Die große Mehrheit in der Politik und der Bevölkerung Schottlands hält am völkerrechtlich verbrieften Recht auf Selbstbestimmung fest. Der Brexit ist hierbei ein wichtiges Argument. Schottland wurde durch den Brexit dem Recht auf Selbstbestimmung beraubt, als Großbritannien beschloss, aus der Europäischen Union auszutreten, obwohl 62 Prozent der schottischen Bevölkerung für den Verbleib im Bündnis gestimmt hatten, so die Argumentation.

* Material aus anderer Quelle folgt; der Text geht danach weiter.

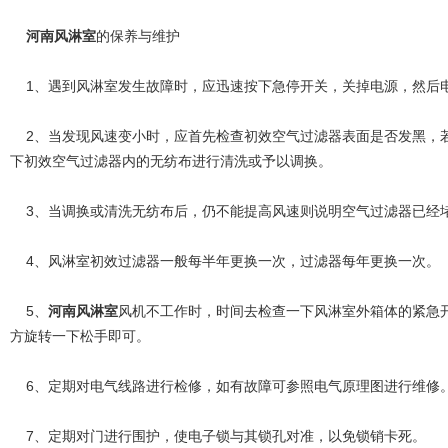
河南风淋室
的保养与维护
1、遇到风淋室发生故障时，应迅速按下急停开关，关掉电源，然后
2、当发现风速变小时，应首先检查初效空气过滤器表面是否发黑，
下初效空气过滤器内的无纺布进行清洗或予以调换。
3、当调换或清洗无纺布后，仍不能提高风速则说明空气过滤器已经
4、风淋室初效过滤器一般每半年更换一次，过滤器每年更换一次。
5、
河南风淋室
风机不工作时，时间去检查一下风淋室外箱体的紧急
方旋转一下松手即可。
6、定期对电气线路进行检修，如有故障可参照电气原理图进行维修
7、定期对门进行围护，使电子锁与其锁孔对准，以免锁销卡死。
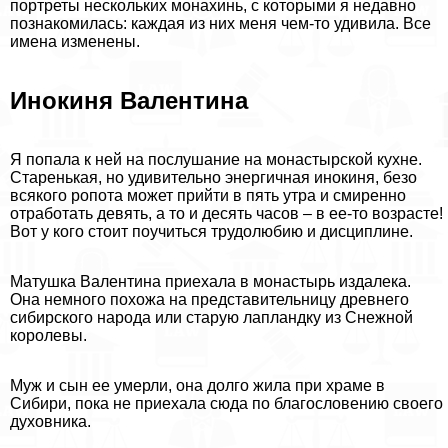
портреты нескольких монахинь, с которыми я недавно
познакомилась: каждая из них меня чем-то удивила. Все
имена изменены.
Инокиня Валентина
Я попала к ней на послушание на монастырской кухне.
Старенькая, но удивительно энергичная инокиня, безо
всякого ропота может прийти в пять утра и смиренно
отработать девять, а то и десять часов – в ее-то возрасте!
Вот у кого стоит поучиться трудолюбию и дисциплине.
Матушка Валентина приехала в монастырь издалека.
Она немного похожа на представительницу древнего
сибирского народа или старую лапландку из Снежной
королевы.
Муж и сын ее умерли, она долго жила при храме в
Сибири, пока не приехала сюда по благословению своего
духовника.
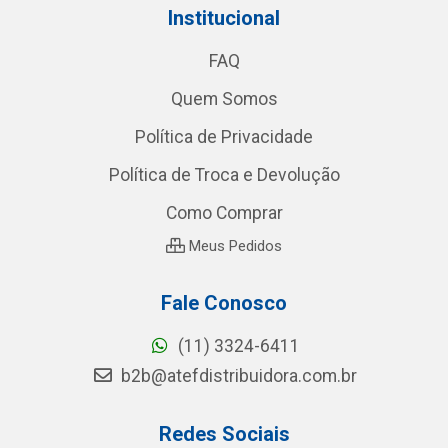
Institucional
FAQ
Quem Somos
Política de Privacidade
Política de Troca e Devolução
Como Comprar
Meus Pedidos
Fale Conosco
(11) 3324-6411
b2b@atefdistribuidora.com.br
Redes Sociais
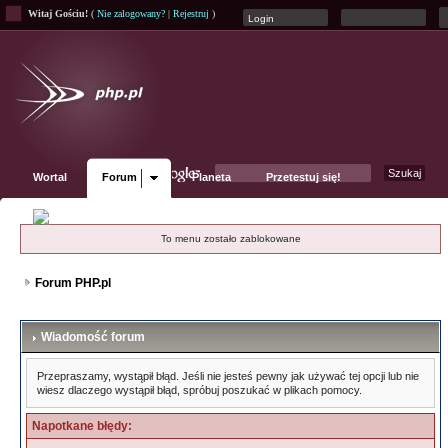
Witaj Gościu!
(
Nie zalogowany?
|
Rejestruj
)
Wortal
Forum
Planeta
Przetestuj się!
Fanpage
To menu zostało zablokowane
Forum PHP.pl
Wiadomość forum
Przepraszamy, wystąpił błąd. Jeśli nie jesteś pewny jak używać tej opcji lub nie
wiesz dlaczego wystąpił błąd, spróbuj poszukać w plikach pomocy.
Napotkane błędy:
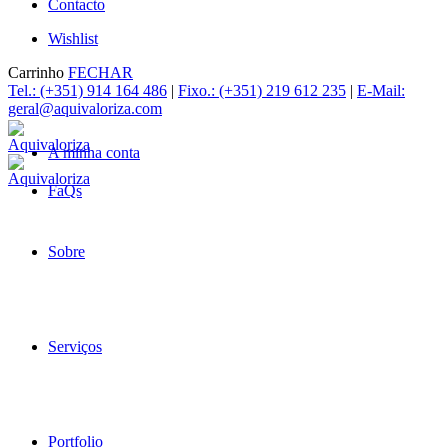
Contacto
Wishlist
Carrinho
FECHAR
Tel.: (+351) 914 164 486
|
Fixo.: (+351) 219 612 235
|
E-Mail:
geral@aquivaloriza.com
A minha conta
FaQs
Sobre
Serviços
Portfolio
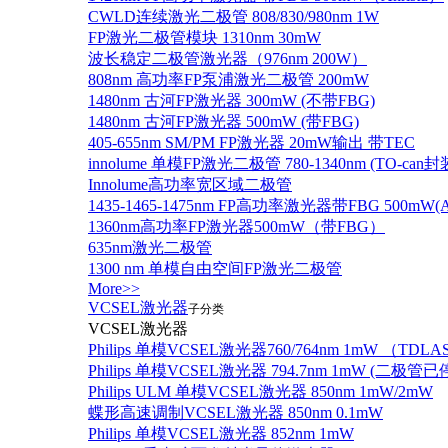
CWLD连续激光二极管 808/830/980nm 1W
FP激光二极管模块 1310nm 30mW
波长稳定二极管激光器（976nm 200W）
808nm 高功率FP泵浦激光二极管 200mW
1480nm 古河FP激光器 300mW (不带FBG)
1480nm 古河FP激光器 500mW (带FBG)
405-655nm SM/PM FP激光器 20mW输出 带TEC
innolume 单模FP激光二极管 780-1340nm (TO
Innolume高功率宽区域二极管
1435-1465-1475nm FP高功率激光器带FBG 500mW(Anr
1360nm高功率FP激光器500mW（带FBG）
635nm激光二极管
1300 nm 单模自由空间FP激光二极管
More>>
VCSEL激光器
子分类
VCSEL激光器
Philips 单模VCSEL激光器760/764nm 1mW （TD
Philips 单模VCSEL激光器 794.7nm 1mW (
Philips ULM 单模VCSEL激光器 850nm 1mW/2mW
蝶形高速调制VCSEL激光器 850nm 0.1mW
Philips 单模VCSEL激光器 852nm 1mW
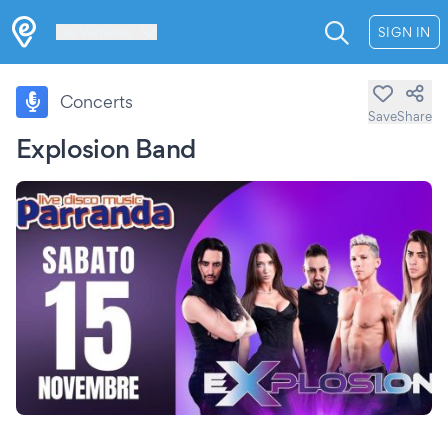
Les Verrières
SIGN IN
Concerts
Save
Share
Explosion Band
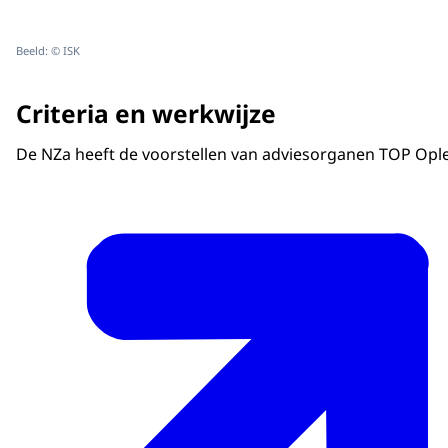
Beeld: © ISK
Criteria en werkwijze
De NZa heeft de voorstellen van adviesorganen TOP Oplei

Thomas Benedikter, der führende Experte für Autonomiefragen in Europa (und Autor bei VOICES), ist sich sicher: „In Schottland geht es um einen grundsätzlichen Selbstbestimmungsanspruch einer historisch gewachsenen Gemeinschaft, die sich in vielfacher Weise von der Mehrheit des Vereinigten Königreichs fremdbestimmt fühlt. Die 1998 gewährte Territorialautonomie kann diesen Anspruch nicht mehr erfüllen. Aus der vom Staatsverständnis des Vereinigten Königreichs abgeleiteten Notwendigkeit der demokratischen Legitimation der „Vereinigung“ steht dem schottischen Volk als Träger dieses Rechts die freie Entscheidung darüber zu.

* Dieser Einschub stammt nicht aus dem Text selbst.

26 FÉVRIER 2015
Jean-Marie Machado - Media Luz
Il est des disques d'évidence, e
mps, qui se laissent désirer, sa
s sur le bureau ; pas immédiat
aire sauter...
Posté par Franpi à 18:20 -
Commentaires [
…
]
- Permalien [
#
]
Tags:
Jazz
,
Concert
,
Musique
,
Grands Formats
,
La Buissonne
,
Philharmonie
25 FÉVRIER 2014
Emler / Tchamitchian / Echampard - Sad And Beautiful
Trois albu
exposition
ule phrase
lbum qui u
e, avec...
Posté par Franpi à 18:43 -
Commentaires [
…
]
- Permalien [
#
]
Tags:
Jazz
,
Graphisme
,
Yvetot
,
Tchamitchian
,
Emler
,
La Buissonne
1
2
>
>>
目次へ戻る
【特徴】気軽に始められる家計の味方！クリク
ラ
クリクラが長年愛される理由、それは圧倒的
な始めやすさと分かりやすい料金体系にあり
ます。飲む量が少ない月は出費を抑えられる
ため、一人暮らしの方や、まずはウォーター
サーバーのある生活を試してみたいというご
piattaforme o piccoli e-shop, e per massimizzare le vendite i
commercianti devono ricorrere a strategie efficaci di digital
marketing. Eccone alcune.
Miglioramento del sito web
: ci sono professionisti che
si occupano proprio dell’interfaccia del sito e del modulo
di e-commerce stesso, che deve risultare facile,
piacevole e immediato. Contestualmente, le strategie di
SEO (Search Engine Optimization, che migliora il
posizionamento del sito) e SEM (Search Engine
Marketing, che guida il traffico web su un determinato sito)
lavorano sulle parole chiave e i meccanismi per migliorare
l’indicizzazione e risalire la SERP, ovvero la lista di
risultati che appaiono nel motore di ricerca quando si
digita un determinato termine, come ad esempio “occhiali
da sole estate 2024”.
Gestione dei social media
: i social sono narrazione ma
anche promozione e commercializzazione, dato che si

Es hängt von den Mehrheitsverhältnissen in London ab, ob Schottland das Recht auf eine zweite Volksabstimmung zur Loslösung vom Vereinigten Königreich erhält. Territorialautonomie hat Grenzen. Schottlands Vorteil in dieser geschichtlichen Phase ist, dass Großbritannien das Recht der Schotten auf Selbstbestimmung grundsätzlich anerkennt. Eine weitere Volksabstimmung scheint nur mehr eine Frage der Zeit zu sein.“

Gegen den Wunsch nach Selbstbestimmung und Unabhängigkeit wird es auch ein „König im Schottenrock“ in den nächsten Jahren schwer haben.